Task goal. Here are records with pictures in them. Copy all of them exactly and leave the pictures out.

Collected data.
..........
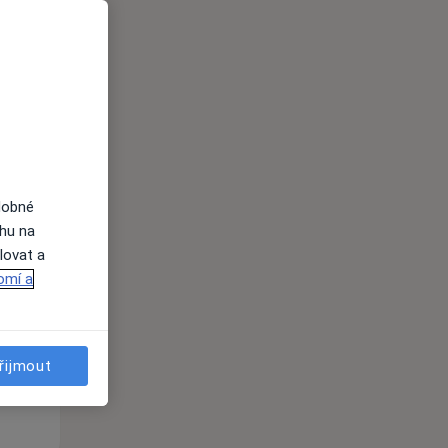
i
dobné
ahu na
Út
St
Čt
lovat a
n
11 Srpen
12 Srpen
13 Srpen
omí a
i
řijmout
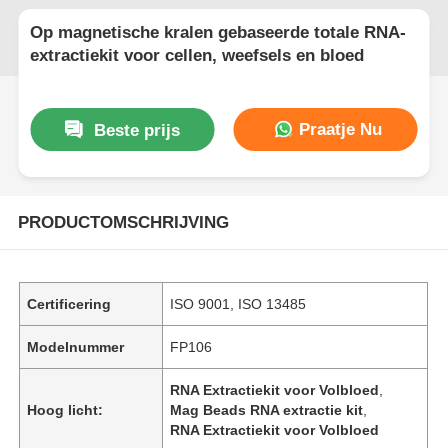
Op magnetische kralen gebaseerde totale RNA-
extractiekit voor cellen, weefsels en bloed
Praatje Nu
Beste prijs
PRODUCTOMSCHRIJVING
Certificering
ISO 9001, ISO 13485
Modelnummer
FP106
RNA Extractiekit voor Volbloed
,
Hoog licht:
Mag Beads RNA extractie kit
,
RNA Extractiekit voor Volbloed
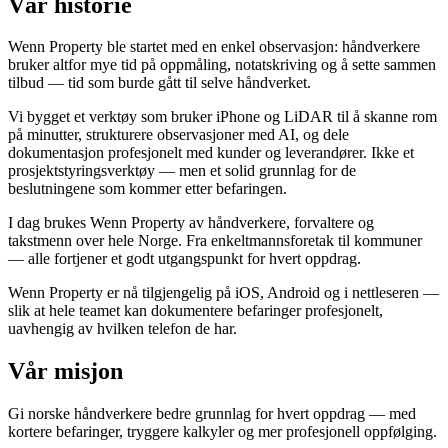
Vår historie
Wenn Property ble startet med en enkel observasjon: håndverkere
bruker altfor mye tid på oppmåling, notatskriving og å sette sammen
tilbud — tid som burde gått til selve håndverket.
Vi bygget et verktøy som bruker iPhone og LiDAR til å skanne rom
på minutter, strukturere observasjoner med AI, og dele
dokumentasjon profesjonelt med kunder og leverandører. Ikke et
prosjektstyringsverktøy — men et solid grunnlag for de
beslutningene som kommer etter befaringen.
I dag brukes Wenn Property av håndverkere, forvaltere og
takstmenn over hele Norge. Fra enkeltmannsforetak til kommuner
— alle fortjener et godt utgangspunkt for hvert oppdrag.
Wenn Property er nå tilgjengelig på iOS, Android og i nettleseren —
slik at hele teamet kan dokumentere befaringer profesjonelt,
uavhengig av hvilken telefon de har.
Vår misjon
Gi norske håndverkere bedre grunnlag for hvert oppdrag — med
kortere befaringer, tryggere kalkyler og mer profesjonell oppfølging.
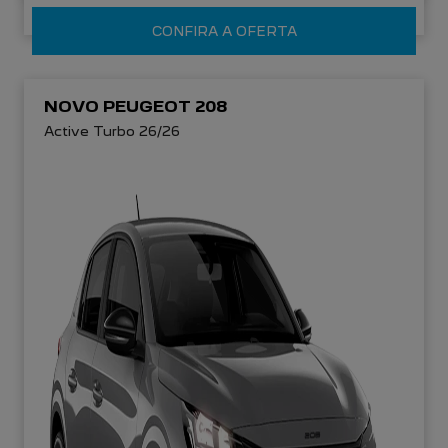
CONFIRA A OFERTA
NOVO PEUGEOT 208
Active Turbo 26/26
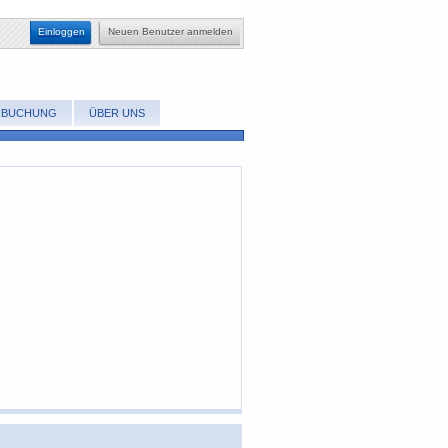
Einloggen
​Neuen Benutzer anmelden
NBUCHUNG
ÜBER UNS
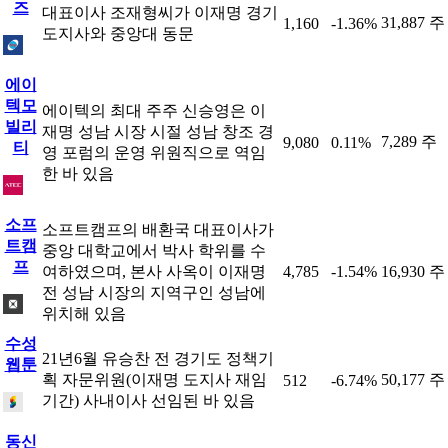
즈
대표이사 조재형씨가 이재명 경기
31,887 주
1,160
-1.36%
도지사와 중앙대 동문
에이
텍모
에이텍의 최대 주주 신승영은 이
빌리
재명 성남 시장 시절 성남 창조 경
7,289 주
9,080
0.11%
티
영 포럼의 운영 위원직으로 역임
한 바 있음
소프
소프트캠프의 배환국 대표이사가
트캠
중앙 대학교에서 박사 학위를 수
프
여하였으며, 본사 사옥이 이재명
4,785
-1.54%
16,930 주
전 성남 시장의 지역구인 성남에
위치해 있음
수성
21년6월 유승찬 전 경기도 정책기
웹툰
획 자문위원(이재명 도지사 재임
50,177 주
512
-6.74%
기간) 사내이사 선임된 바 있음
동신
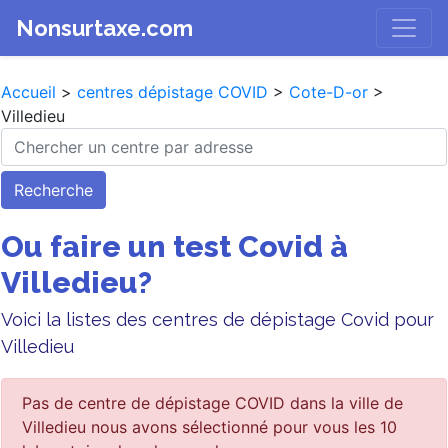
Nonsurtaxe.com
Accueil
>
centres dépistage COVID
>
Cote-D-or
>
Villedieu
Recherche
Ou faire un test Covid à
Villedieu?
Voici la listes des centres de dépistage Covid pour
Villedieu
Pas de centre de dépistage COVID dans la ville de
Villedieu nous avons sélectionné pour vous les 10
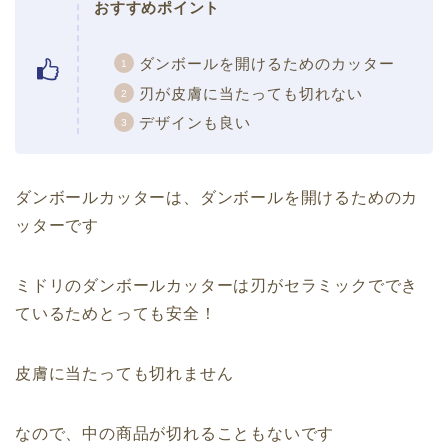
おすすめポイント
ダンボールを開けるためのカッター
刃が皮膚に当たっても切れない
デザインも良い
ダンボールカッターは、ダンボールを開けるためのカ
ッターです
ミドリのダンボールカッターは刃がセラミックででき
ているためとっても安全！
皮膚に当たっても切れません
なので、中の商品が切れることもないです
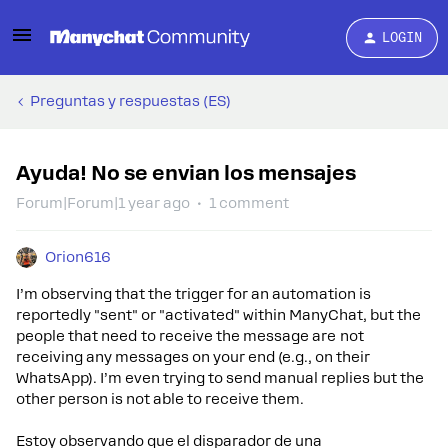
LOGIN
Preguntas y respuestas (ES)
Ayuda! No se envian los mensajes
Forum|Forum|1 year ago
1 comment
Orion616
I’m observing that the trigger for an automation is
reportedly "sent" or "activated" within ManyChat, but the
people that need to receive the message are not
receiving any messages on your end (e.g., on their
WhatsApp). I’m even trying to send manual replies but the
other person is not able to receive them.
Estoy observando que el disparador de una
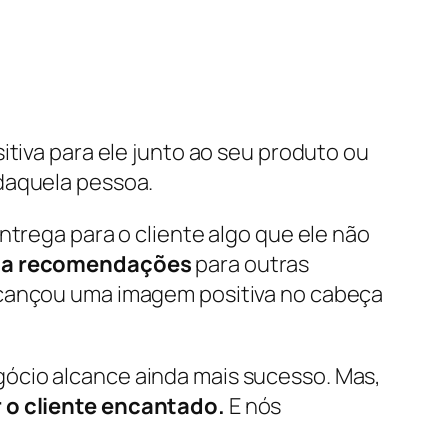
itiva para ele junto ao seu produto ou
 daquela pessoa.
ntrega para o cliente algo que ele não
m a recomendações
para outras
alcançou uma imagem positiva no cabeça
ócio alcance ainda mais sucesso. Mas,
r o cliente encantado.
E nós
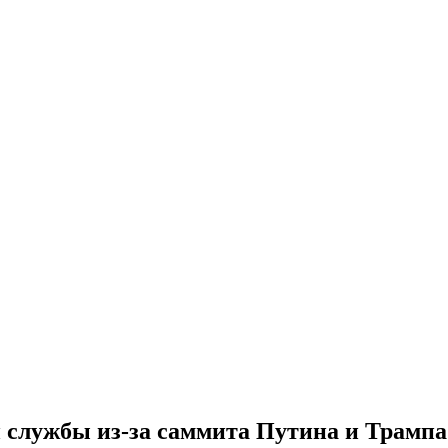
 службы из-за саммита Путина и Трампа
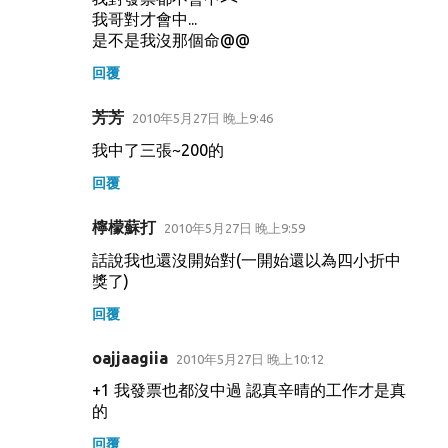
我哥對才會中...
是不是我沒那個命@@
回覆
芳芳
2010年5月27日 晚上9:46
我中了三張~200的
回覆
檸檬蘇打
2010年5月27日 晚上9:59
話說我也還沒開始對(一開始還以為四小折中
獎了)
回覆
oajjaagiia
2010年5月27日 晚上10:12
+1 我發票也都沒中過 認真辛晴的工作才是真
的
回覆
..........
Output of the task.
i
dobné
ahu na
Út
St
Čt
lovat a
n
11 Srpen
12 Srpen
13 Srpen
omí a
i
řijmout
Op magnetische kralen gebaseerde totale RNA-
extractiekit voor cellen, weefsels en bloed
Praatje Nu
Beste prijs
PRODUCTOMSCHRIJVING
Certificering
ISO 9001, ISO 13485
Modelnummer
FP106
RNA Extractiekit voor Volbloed
,
Hoog licht:
Mag Beads RNA extractie kit
,
RNA Extractiekit voor Volbloed
Vår historie
Wenn Property ble startet med en enkel observasjon: håndverkere
bruker altfor mye tid på oppmåling, notatskriving og å sette sammen
tilbud — tid som burde gått til selve håndverket.
Vi bygget et verktøy som bruker iPhone og LiDAR til å skanne rom
på minutter, strukturere observasjoner med AI, og dele
dokumentasjon profesjonelt med kunder og leverandører. Ikke et
prosjektstyringsverktøy — men et solid grunnlag for de
beslutningene som kommer etter befaringen.
I dag brukes Wenn Property av håndverkere, forvaltere og
takstmenn over hele Norge. Fra enkeltmannsforetak til kommuner
— alle fortjener et godt utgangspunkt for hvert oppdrag.
Wenn Property er nå tilgjengelig på iOS, Android og i nettleseren —
slik at hele teamet kan dokumentere befaringer profesjonelt,
uavhengig av hvilken telefon de har.
Vår misjon
Gi norske håndverkere bedre grunnlag for hvert oppdrag — med
kortere befaringer, tryggere kalkyler og mer profesjonell oppfølging.
CONFIRA A OFERTA
NOVO PEUGEOT 208
Active Turbo 26/26
Einloggen
​Neuen Benutzer anmelden
NBUCHUNG
ÜBER UNS
즈
대표이사 조재형씨가 이재명 경기
31,887 주
1,160
-1.36%
도지사와 중앙대 동문
에이
텍모
에이텍의 최대 주주 신승영은 이
빌리
재명 성남 시장 시절 성남 창조 경
7,289 주
9,080
0.11%
티
영 포럼의 운영 위원직으로 역임
한 바 있음
소프
소프트캠프의 배환국 대표이사가
트캠
중앙 대학교에서 박사 학위를 수
프
여하였으며, 본사 사옥이 이재명
4,785
-1.54%
16,930 주
전 성남 시장의 지역구인 성남에
위치해 있음
수성
21년6월 유승찬 전 경기도 정책기
웹툰
획 자문위원(이재명 도지사 재임
50,177 주
512
-6.74%
기간) 사내이사 선임된 바 있음
동신
Nonsurtaxe.com
Accueil
>
centres dépistage COVID
>
Cote-D-or
>
Villedieu
Recherche
Ou faire un test Covid à
Villedieu?
Voici la listes des centres de dépistage Covid pour
Villedieu
Pas de centre de dépistage COVID dans la ville de
Villedieu nous avons sélectionné pour vous les 10
おすすめポイント
ダンボールを開けるためのカッター
刃が皮膚に当たっても切れない
デザインも良い
ダンボールカッターは、ダンボールを開けるためのカ
ッターです
ミドリのダンボールカッターは刃がセラミックででき
ているためとっても安全！
皮膚に当たっても切れません
なので、中の商品が切れることもないです
LOGIN
Preguntas y respuestas (ES)
Ayuda! No se envian los mensajes
Forum|Forum|1 year ago
1 comment
Orion616
I’m observing that the trigger for an automation is
reportedly "sent" or "activated" within ManyChat, but the
people that need to receive the message are not
receiving any messages on your end (e.g., on their
WhatsApp). I’m even trying to send manual replies but the
other person is not able to receive them.
Estoy observando que el disparador de una
itiva para ele junto ao seu produto ou
 daquela pessoa.
ntrega para o cliente algo que ele não
m a recomendações
para outras
alcançou uma imagem positiva no cabeça
ócio alcance ainda mais sucesso. Mas,
r o cliente encantado.
E nós
 службы из-за саммита Путина и Трампа
我哥對才會中...
是不是我沒那個命@@
回覆
芳芳
2010年5月27日 晚上9:46
我中了三張~200的
回覆
檸檬蘇打
2010年5月27日 晚上9:59
話說我也還沒開始對(一開始還以為四小折中
獎了)
回覆
oajjaagiia
2010年5月27日 晚上10:12
+1 我發票也都沒中過 認真辛晴的工作才是真
的
回覆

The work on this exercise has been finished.